Containing Kingma so effectively given the way she's been playing during conference would have been yet another small victory on its own that OSU could have added to their collection from the course of this season.
"As a coach, that's all you want - you want your team to feel success," said Rueck. "We work so hard to be successful because I want to see them smiling. I want to see them running into the gym each day for practice. And they've been doing a great job under the circumstances."
But at some point that small victory needs to be complemented with something concrete.
Celebrating winning effort
That the first conference win came on the road might make it all the more impressive, especially given the way the UW crowd has been lately - once Rogers starting surging, the crowd began to wake up and match her intensity and it looked like it was going to be another Huskies comeback.
Yet the inexperienced Beavers seemed unfazed.
"The ironic thing is we've actually played a little better at road than at home," said Rueck. "This is a team that has done a great job on the road and so yeah, it's surprising that we got one on the road or that we got any, to be honest."

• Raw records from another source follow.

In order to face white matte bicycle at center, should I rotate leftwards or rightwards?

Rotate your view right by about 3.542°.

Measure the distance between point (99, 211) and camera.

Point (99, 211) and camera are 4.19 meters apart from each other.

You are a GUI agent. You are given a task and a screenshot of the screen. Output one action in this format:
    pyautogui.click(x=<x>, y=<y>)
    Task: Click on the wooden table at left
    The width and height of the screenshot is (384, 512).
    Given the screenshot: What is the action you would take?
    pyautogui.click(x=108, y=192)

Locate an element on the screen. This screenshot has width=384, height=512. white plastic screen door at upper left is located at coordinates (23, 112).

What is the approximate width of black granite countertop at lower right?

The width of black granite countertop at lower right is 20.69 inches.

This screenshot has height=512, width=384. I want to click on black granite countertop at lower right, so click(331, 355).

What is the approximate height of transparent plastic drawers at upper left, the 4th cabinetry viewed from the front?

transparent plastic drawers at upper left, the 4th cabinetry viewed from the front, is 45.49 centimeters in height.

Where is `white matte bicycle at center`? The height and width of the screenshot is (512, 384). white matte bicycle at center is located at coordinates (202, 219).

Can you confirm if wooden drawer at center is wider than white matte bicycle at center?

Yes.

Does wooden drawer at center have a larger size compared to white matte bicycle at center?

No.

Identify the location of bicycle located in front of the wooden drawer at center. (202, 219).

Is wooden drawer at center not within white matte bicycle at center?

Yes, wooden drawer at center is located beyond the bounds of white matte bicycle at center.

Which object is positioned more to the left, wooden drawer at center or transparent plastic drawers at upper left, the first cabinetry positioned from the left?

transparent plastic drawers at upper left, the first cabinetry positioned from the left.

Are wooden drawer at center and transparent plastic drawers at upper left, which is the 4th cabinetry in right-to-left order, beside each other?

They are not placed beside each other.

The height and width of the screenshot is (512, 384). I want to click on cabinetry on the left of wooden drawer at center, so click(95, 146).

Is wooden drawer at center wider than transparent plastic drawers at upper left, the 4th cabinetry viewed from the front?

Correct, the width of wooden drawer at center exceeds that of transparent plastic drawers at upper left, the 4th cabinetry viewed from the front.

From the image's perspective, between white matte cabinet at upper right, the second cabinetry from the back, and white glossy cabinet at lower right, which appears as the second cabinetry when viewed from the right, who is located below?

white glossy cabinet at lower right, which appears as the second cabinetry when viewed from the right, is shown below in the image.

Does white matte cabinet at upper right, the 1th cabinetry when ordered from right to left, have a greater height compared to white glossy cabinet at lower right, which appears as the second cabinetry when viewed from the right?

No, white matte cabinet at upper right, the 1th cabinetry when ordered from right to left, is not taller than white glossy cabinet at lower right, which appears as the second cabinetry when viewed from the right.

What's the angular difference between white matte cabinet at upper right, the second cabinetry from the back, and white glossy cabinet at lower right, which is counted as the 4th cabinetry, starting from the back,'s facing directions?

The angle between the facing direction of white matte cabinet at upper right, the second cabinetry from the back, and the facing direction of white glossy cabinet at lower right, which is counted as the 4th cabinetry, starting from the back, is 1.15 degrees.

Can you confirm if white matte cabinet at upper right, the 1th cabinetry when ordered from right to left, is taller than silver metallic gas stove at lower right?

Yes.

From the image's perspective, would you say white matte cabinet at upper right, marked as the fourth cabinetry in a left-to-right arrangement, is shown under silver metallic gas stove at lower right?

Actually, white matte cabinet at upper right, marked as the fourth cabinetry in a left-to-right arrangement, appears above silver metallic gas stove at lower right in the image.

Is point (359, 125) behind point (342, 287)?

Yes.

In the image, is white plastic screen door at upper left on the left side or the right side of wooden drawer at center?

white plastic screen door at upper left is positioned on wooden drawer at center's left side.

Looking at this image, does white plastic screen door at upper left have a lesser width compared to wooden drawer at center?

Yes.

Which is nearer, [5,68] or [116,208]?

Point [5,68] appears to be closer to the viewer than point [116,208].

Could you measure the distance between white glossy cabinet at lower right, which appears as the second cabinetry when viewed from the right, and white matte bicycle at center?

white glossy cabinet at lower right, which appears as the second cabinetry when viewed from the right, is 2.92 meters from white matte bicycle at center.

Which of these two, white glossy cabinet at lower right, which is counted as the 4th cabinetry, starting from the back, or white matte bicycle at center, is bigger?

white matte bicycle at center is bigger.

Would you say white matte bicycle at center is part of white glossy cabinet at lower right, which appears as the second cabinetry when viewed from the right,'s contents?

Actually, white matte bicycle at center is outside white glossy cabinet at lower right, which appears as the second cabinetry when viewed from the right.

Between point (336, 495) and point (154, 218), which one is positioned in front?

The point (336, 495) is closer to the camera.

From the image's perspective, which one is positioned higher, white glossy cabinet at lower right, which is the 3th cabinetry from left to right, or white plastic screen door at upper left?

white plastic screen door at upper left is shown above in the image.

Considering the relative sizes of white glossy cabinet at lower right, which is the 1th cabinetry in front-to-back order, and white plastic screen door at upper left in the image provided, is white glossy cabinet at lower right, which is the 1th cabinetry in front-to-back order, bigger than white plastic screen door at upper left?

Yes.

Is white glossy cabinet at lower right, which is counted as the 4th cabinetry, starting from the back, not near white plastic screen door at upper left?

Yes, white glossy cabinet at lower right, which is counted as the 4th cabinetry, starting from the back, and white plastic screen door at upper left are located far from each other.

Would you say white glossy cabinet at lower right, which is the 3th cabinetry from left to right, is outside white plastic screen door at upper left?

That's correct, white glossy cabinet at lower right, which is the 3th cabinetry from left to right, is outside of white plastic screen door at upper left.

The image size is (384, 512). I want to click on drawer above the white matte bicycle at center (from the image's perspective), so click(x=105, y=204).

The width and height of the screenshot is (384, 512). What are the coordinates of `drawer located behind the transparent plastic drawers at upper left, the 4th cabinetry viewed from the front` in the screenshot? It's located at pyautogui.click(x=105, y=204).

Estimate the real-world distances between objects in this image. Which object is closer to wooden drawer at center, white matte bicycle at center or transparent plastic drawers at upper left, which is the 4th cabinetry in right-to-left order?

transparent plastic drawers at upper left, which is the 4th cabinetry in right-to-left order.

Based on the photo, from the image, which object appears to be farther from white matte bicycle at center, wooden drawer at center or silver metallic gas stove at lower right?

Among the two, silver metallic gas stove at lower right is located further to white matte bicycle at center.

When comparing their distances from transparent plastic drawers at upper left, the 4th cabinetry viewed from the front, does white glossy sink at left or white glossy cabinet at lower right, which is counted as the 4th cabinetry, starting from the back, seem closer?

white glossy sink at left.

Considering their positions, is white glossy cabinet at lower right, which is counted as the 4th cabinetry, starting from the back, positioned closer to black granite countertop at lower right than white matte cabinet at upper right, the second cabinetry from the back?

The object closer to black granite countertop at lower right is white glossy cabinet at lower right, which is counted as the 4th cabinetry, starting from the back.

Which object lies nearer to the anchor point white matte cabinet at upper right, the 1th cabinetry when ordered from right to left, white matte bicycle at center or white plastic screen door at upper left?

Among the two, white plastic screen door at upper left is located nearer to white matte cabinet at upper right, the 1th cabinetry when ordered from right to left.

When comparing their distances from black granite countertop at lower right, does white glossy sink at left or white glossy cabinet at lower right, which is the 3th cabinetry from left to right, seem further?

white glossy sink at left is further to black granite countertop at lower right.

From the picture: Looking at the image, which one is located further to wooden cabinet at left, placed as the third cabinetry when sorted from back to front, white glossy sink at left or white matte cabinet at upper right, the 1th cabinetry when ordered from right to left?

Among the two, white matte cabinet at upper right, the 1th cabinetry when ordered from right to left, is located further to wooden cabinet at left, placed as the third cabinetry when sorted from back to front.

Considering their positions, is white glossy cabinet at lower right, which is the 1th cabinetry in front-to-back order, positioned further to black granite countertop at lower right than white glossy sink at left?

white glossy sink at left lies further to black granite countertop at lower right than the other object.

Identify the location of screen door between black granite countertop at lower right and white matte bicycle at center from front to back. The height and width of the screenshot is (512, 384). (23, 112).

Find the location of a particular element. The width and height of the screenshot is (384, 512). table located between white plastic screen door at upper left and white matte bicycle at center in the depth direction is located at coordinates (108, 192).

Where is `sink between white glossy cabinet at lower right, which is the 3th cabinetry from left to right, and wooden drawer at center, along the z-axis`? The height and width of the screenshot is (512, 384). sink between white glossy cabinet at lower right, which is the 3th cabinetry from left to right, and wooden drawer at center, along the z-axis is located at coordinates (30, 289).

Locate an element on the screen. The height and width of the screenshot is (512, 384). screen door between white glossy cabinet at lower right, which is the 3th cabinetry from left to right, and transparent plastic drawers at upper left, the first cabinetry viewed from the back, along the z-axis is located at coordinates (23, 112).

The fact that an inexperienced, winless team was able to fight through the difficulty of pulling one out on the road is impressive - it sounds weird to say it given what their record says, but they are in a way unflappable. That's not to say they're great - even they know that's not true yet - but they're remarkably consistent, disciplined, and methodical in what they do for a team of players that had not only never played together before this year, but also never even played consistent minutes of D1 ball before this year outside of Greer.
"I'm so happy for our team," said Rueck. "I was just talking on the radio about the courage that it took just for the players to even want to be a part of the program. For the freshmen that were signed to even show up - they didn't have to and they did - and say, 'I want to be a part of this,' which in July was an absolute mess. For them to be rewarded like this with a Pac-10 win, I didn't know if it would come this year. Well, I didn't know if any wins would come this year. It's just a tribute to the heart and the guts that they play with everyday."

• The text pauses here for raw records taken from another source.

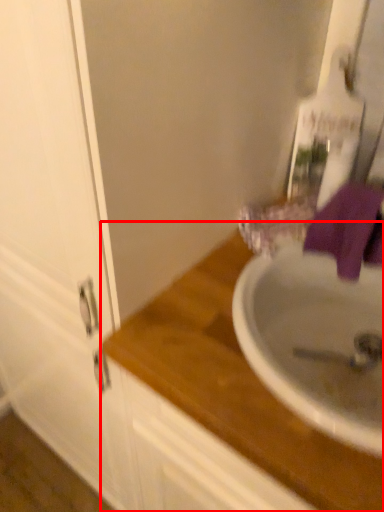 Question: From the image's perspective, what is the correct spatial positioning of countertop (annotated by the red box) in reference to bath towel?

Choices:
 (A) below
 (B) above

Answer: (A) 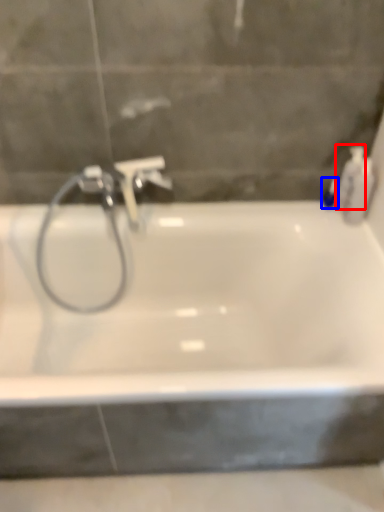 Question: Which object appears closest to the camera in this image, toiletry (highlighted by a red box) or toiletry (highlighted by a blue box)?

Choices:
 (A) toiletry
 (B) toiletry

Answer: (A)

We talk about things like guts, heart, and passion a lot in sports, but the methodical play and consistent effort you see from this team doesn't come with any expectation of individual or even team glory. You can't have such delusions of grandeur when you've got players who were either in Division III, high school, or playing intramurals last year. That's why, in a way, although lingering on the court immediately after the game makes sense, you also had to wonder how they would celebrate in an arena most had never been to as the game neared a point where a win neared their reach.
It would have made just as much sense for a team that has humbly suffered through seemingly endless losses yet maintained the discipline to improve to walk off the court with their heads held high in a business-as-usual demeanor, merely focused on the task of constantly becoming a stronger unit.
But everyone deserves a reward when you work as hard as this team to become among the best defensive teams in the conference despite nobody expecting them to win a game. And you can probably expect that reward to lead to further success in the future, even if they end up dead last.
"It gives us hope," said Rueck. "This is a team that's been in almost every game, within reach anyway. It gives us hope knowing once you've done it once it's, 'Hey, maybe we can do this again.' And maybe it's a perfect timing for just a little motivation to come in and want to learn a little faster in practice and take our game to another level."
You just have to accept a more expansive notion of success that goes beyond the simple binary of wins and losses.
And at some level, if you can't appreciate the story developing in Corvallis, you're only missing out on a great testament to the collaborative strength of the human spirit.